Applications: Coriander leaves and stems are consumed as a stimulant, a diuretic, a blood cleanser, and tonic. Ingestion of fresh leaves have been tested successfully for reversing memory loss, leading to its potential for managing conditions such as Alzheimer's disease. Chopped into a pulp, it can be applied to eyelids to relieve conjunctivitis. Pressed, the juice counters skin rashes and diseases. Extracts from the leaves and stems are used to lower blood sugar levels as well as lower total cholesterol. Coriander fruit is dried then ground into powder and used in cosmetics as well as cuisine. As a tincture or tisane, the fruit is a sedative and eases anxiety, and is carminative, excellent for stomach maladies.

Chinese Medicine: The coriander plant is considered warm and pungent. Consumption creates a calming influence, promotes digestion, and relieves gastric acid and stomach pains due to cold. Used in soup with carrot and water chestnut, it actually speeds the outbreak of measles rash once contracted, especially on days 2 and 3 if there are signs of eruptions. Cooking with fresh leaves and roots removes offensive odors, especially from fish and meat. It is used to increase warm energy and internal heat when consumed.

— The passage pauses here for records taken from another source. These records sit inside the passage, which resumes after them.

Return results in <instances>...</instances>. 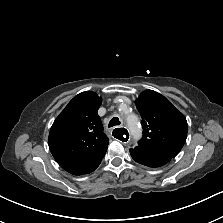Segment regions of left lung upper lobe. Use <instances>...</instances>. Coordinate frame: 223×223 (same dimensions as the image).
<instances>
[{
	"label": "left lung upper lobe",
	"instance_id": "1",
	"mask_svg": "<svg viewBox=\"0 0 223 223\" xmlns=\"http://www.w3.org/2000/svg\"><path fill=\"white\" fill-rule=\"evenodd\" d=\"M135 104L143 127V136L138 146L174 158L187 137L184 115L153 90L141 93Z\"/></svg>",
	"mask_w": 223,
	"mask_h": 223
}]
</instances>
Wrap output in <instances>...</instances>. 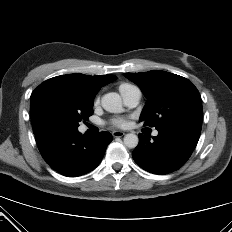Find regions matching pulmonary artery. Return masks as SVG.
<instances>
[{"label": "pulmonary artery", "mask_w": 232, "mask_h": 232, "mask_svg": "<svg viewBox=\"0 0 232 232\" xmlns=\"http://www.w3.org/2000/svg\"><path fill=\"white\" fill-rule=\"evenodd\" d=\"M124 102L128 107H135L137 106V104L139 103L140 99H141V92L138 88H136L135 90H133L132 92H130L127 95L123 96ZM153 135L157 136L158 135V131L155 130L153 131Z\"/></svg>", "instance_id": "e3ab8cb5"}]
</instances>
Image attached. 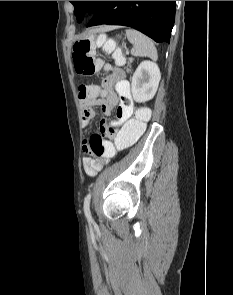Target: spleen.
I'll use <instances>...</instances> for the list:
<instances>
[{"label": "spleen", "instance_id": "spleen-1", "mask_svg": "<svg viewBox=\"0 0 233 295\" xmlns=\"http://www.w3.org/2000/svg\"><path fill=\"white\" fill-rule=\"evenodd\" d=\"M126 35L129 42L133 44V49L131 50L132 55L142 57L148 56L153 60L157 59L156 47L149 37L135 29H127ZM98 44L103 45V50L108 53L114 51L113 58L117 63L120 62L121 50L120 48L116 49V43L112 39L106 40L104 35H100L98 37Z\"/></svg>", "mask_w": 233, "mask_h": 295}]
</instances>
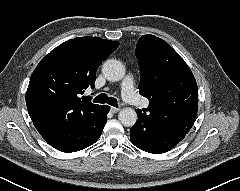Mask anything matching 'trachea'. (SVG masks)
<instances>
[{
  "mask_svg": "<svg viewBox=\"0 0 240 191\" xmlns=\"http://www.w3.org/2000/svg\"><path fill=\"white\" fill-rule=\"evenodd\" d=\"M94 103H108L111 106L117 107V100L114 97H108L106 94H99L93 100Z\"/></svg>",
  "mask_w": 240,
  "mask_h": 191,
  "instance_id": "trachea-1",
  "label": "trachea"
}]
</instances>
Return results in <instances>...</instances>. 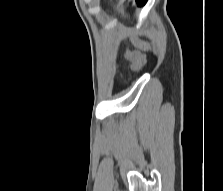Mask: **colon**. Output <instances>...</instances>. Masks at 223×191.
Segmentation results:
<instances>
[{
	"mask_svg": "<svg viewBox=\"0 0 223 191\" xmlns=\"http://www.w3.org/2000/svg\"><path fill=\"white\" fill-rule=\"evenodd\" d=\"M134 46L139 52H146L150 50V44L146 40L136 39L134 40Z\"/></svg>",
	"mask_w": 223,
	"mask_h": 191,
	"instance_id": "colon-1",
	"label": "colon"
}]
</instances>
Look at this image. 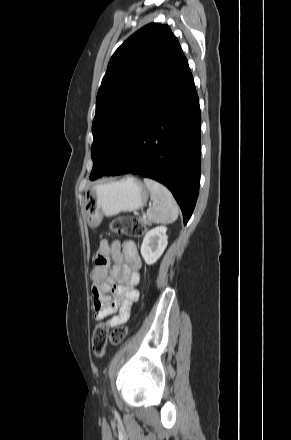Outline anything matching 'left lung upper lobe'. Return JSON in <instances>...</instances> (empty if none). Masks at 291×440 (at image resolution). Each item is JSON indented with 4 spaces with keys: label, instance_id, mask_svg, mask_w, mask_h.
Masks as SVG:
<instances>
[{
    "label": "left lung upper lobe",
    "instance_id": "obj_1",
    "mask_svg": "<svg viewBox=\"0 0 291 440\" xmlns=\"http://www.w3.org/2000/svg\"><path fill=\"white\" fill-rule=\"evenodd\" d=\"M184 58L178 39L159 23L144 26L116 50L97 94L91 180L104 174L149 102Z\"/></svg>",
    "mask_w": 291,
    "mask_h": 440
}]
</instances>
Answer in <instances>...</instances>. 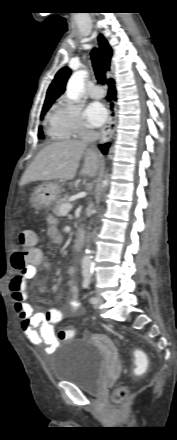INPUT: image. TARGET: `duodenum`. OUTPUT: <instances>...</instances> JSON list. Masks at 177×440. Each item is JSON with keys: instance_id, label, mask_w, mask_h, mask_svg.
<instances>
[{"instance_id": "1", "label": "duodenum", "mask_w": 177, "mask_h": 440, "mask_svg": "<svg viewBox=\"0 0 177 440\" xmlns=\"http://www.w3.org/2000/svg\"><path fill=\"white\" fill-rule=\"evenodd\" d=\"M84 244V232L79 229L76 232L73 247L75 251H81Z\"/></svg>"}]
</instances>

Coriander Essential Oil: This oil is an analgesic, and contains anti-fungal, anti-microbial, and anti-bacterial powers. It is known for treating Candida species which cause yeast infections, and its antiseptic properties treat oral infections. It effectively kills foodborne pathogenic bacteria. Fortifying the stomach, coriander is carminative and promotes good digestion especially with foods difficult to digest. It stimulates the appetite and the production of gastric juices, and eases nausea and bloating. It regulates breathing, stimulates the heart, promotes blood circulation, and helps the body elimate blood toxins. It helps with insulin absorption, relieves headaches, alleviates muscle and joint pain, and eases anxiety. External use of essential oil made from its seeds is recommended for alleviating facial neuralgia, toothaches, rheumatic conditions, and the pain from shingles.

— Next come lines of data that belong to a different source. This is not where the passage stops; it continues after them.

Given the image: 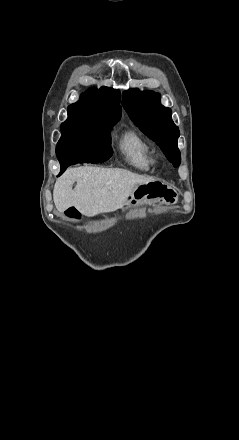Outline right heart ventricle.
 <instances>
[{
    "instance_id": "e07e8e85",
    "label": "right heart ventricle",
    "mask_w": 239,
    "mask_h": 440,
    "mask_svg": "<svg viewBox=\"0 0 239 440\" xmlns=\"http://www.w3.org/2000/svg\"><path fill=\"white\" fill-rule=\"evenodd\" d=\"M116 148L130 167L142 172L154 169L156 160L153 150L139 133L135 131L122 133L116 139Z\"/></svg>"
}]
</instances>
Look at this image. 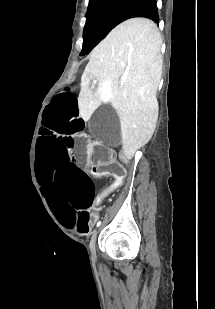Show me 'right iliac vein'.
<instances>
[{"instance_id":"right-iliac-vein-1","label":"right iliac vein","mask_w":215,"mask_h":309,"mask_svg":"<svg viewBox=\"0 0 215 309\" xmlns=\"http://www.w3.org/2000/svg\"><path fill=\"white\" fill-rule=\"evenodd\" d=\"M96 236H97V231H94L92 237H91V241H90V244H89V247H90V250L92 253H95L96 251Z\"/></svg>"}]
</instances>
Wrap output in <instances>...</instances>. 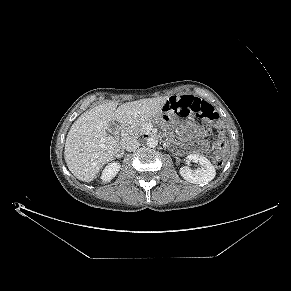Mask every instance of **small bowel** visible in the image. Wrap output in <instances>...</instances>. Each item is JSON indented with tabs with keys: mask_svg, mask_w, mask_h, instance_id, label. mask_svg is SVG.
Here are the masks:
<instances>
[{
	"mask_svg": "<svg viewBox=\"0 0 291 291\" xmlns=\"http://www.w3.org/2000/svg\"><path fill=\"white\" fill-rule=\"evenodd\" d=\"M183 96L193 97L191 95H183ZM200 149L203 151L208 150V143L206 141H201L200 142Z\"/></svg>",
	"mask_w": 291,
	"mask_h": 291,
	"instance_id": "small-bowel-1",
	"label": "small bowel"
}]
</instances>
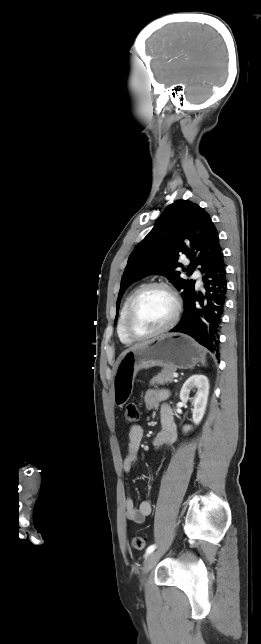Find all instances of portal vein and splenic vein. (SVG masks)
Wrapping results in <instances>:
<instances>
[{
	"label": "portal vein and splenic vein",
	"mask_w": 261,
	"mask_h": 644,
	"mask_svg": "<svg viewBox=\"0 0 261 644\" xmlns=\"http://www.w3.org/2000/svg\"><path fill=\"white\" fill-rule=\"evenodd\" d=\"M173 377H174V378H177V377H178V374H177V373H174V374H173Z\"/></svg>",
	"instance_id": "18ae733b"
}]
</instances>
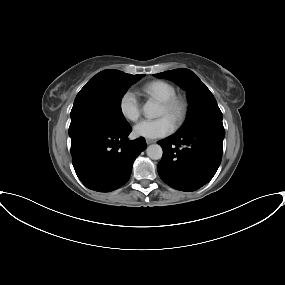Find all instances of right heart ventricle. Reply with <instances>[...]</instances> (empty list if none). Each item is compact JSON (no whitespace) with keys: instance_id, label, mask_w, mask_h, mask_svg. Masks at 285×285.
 <instances>
[{"instance_id":"obj_1","label":"right heart ventricle","mask_w":285,"mask_h":285,"mask_svg":"<svg viewBox=\"0 0 285 285\" xmlns=\"http://www.w3.org/2000/svg\"><path fill=\"white\" fill-rule=\"evenodd\" d=\"M141 91L159 101H164L174 96L177 92L176 87L166 80H153L141 87Z\"/></svg>"}]
</instances>
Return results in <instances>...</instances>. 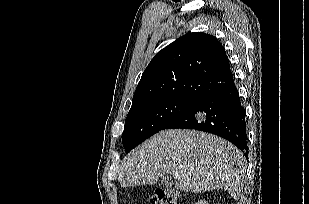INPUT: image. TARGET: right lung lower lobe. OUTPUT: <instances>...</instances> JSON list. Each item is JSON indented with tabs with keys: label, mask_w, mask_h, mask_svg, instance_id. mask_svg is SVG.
<instances>
[{
	"label": "right lung lower lobe",
	"mask_w": 309,
	"mask_h": 204,
	"mask_svg": "<svg viewBox=\"0 0 309 204\" xmlns=\"http://www.w3.org/2000/svg\"><path fill=\"white\" fill-rule=\"evenodd\" d=\"M195 129L218 135L248 158L245 110L234 82L198 100L164 129Z\"/></svg>",
	"instance_id": "1"
}]
</instances>
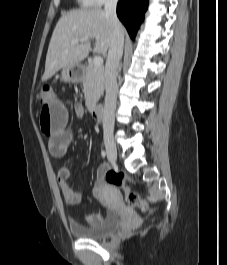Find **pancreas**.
<instances>
[{"instance_id": "cf45deb5", "label": "pancreas", "mask_w": 227, "mask_h": 265, "mask_svg": "<svg viewBox=\"0 0 227 265\" xmlns=\"http://www.w3.org/2000/svg\"><path fill=\"white\" fill-rule=\"evenodd\" d=\"M83 87L86 103L94 106L104 92V69L90 63L85 70Z\"/></svg>"}]
</instances>
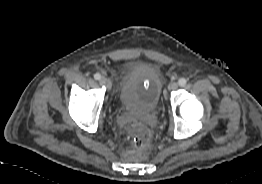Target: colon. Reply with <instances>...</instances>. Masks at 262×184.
<instances>
[{
  "label": "colon",
  "instance_id": "obj_1",
  "mask_svg": "<svg viewBox=\"0 0 262 184\" xmlns=\"http://www.w3.org/2000/svg\"><path fill=\"white\" fill-rule=\"evenodd\" d=\"M133 144L136 148H143L146 144V139L141 136H136L133 138Z\"/></svg>",
  "mask_w": 262,
  "mask_h": 184
}]
</instances>
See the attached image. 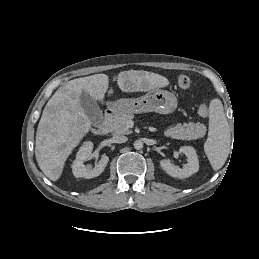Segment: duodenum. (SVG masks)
Returning <instances> with one entry per match:
<instances>
[{"mask_svg": "<svg viewBox=\"0 0 259 259\" xmlns=\"http://www.w3.org/2000/svg\"><path fill=\"white\" fill-rule=\"evenodd\" d=\"M115 110L114 109H107L104 115V121L92 128V132L96 135H105L108 131V122L114 116Z\"/></svg>", "mask_w": 259, "mask_h": 259, "instance_id": "obj_1", "label": "duodenum"}]
</instances>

As a Medicinal Plant: Coriander is a source of powerful antioxidants. Extracts from its root have shown to inhibit DNA damage, prevent cancer cell migration, and promote cancer cell death in laboratory studies. Research continues so please monitor results on the internet and with your physicians.

Fresh Delfino Coriander

Culinary Uses: As a major herbal and spice component in Southeast Asian, Asian, Central Asian, East Indian, Mexican, Middle Eastern, and Southern Europe cuisines, fresh and dried coriander is complementary to any cuisine. There are multiple uses for fresh leaves and stems, from adding to sauces or cooking with other ingredients, to simply topping a finished dish, salad, or sandwich. It is exceptional with noodles and pasta, seafood dishes, pork, chicken, lamb, mushrooms, and tofu.

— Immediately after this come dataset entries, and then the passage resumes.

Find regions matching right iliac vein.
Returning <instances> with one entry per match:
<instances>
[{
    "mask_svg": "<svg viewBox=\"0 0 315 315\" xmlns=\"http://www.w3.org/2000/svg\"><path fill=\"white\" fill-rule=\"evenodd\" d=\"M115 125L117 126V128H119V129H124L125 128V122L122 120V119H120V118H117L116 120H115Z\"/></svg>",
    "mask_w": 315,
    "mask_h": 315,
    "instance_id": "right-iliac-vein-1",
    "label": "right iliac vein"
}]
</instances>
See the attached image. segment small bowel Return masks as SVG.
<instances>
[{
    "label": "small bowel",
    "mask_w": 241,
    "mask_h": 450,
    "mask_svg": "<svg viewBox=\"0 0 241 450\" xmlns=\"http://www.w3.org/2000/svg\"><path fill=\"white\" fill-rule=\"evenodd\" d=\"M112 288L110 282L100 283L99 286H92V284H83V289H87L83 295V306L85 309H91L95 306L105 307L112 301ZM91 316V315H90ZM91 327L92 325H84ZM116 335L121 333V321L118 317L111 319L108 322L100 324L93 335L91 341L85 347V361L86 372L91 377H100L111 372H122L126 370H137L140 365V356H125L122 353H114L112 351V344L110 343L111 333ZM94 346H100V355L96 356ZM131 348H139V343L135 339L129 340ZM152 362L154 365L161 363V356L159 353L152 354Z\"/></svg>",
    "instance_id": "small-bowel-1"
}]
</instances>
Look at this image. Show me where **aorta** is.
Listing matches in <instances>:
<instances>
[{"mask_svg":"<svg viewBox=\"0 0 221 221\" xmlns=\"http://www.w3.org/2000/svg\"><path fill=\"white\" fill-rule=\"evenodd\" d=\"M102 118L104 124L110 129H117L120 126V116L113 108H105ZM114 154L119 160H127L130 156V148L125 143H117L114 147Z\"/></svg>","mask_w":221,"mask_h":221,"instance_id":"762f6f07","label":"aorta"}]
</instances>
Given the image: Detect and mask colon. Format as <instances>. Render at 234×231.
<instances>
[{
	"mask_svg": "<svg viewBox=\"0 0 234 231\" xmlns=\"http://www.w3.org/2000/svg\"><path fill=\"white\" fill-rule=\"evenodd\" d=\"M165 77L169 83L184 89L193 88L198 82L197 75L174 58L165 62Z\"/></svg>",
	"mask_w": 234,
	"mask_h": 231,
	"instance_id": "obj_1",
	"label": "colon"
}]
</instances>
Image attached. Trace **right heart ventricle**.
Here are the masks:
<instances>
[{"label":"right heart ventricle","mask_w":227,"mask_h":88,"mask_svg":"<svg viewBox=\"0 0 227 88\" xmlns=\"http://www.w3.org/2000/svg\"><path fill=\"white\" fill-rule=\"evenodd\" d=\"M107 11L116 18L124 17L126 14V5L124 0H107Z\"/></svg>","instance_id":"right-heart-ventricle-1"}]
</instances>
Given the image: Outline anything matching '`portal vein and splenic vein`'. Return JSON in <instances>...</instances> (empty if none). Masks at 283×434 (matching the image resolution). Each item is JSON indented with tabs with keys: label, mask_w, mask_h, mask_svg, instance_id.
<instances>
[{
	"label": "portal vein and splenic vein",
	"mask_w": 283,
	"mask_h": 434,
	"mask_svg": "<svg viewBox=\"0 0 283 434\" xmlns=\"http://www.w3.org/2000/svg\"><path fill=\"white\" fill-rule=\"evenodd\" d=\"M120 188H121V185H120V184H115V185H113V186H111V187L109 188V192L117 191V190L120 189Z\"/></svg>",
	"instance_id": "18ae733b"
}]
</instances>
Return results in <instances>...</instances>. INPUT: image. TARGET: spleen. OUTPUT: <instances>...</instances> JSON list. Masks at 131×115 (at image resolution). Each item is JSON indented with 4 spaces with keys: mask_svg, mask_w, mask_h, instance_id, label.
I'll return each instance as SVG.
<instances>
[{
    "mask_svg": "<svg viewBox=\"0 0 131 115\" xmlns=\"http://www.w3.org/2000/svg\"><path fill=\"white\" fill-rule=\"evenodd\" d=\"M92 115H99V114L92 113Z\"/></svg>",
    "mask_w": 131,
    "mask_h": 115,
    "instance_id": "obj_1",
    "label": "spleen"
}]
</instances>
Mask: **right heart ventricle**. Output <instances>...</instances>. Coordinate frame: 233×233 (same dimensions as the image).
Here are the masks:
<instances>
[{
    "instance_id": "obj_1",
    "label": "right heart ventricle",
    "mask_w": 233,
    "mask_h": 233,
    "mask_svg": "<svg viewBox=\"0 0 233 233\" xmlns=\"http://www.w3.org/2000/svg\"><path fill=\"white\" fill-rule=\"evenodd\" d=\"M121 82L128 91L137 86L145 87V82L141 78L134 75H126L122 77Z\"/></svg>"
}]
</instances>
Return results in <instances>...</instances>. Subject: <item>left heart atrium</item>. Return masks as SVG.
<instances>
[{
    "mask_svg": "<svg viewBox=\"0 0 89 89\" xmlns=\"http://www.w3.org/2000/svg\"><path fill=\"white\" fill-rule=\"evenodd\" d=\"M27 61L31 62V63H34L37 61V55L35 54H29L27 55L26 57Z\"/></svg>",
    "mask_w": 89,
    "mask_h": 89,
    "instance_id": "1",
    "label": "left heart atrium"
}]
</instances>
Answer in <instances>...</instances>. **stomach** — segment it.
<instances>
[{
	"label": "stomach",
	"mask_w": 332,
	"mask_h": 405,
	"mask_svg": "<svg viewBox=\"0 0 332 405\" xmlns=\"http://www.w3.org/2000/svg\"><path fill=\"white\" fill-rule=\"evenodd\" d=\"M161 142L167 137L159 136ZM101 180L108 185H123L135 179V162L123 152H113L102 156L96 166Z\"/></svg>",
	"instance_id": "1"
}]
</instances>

Dried coriander fruit is exceptional blended into curries and braised dishes, breads, pastries, and sauces. It is an integral component of many spice blends including Baharat, Kuwaiti, Tess Mauds, and Dukkah.

* This synopsis imparts valuable information that could be beneficial as part of a wellness program. Its purpose is to open the thought process to consider including herbs and spices as natural supplements in personal regimens. Briefly stating how the plant was valued and used historically in different ages and cultures, it lists some current uses. If interested in this particular plant, please extend your research via books and articles for more details and uses.

With increasing interest for including alternative therapies with standard drug therapy, research continues, so this topic evolves continuously. Please consult your wholistic and holistic practitioners, homeopaths, nutritionists, dentists, and physicians to keep yourself updated if you choose to incorporate or ingest the plant in any form for medical purposes.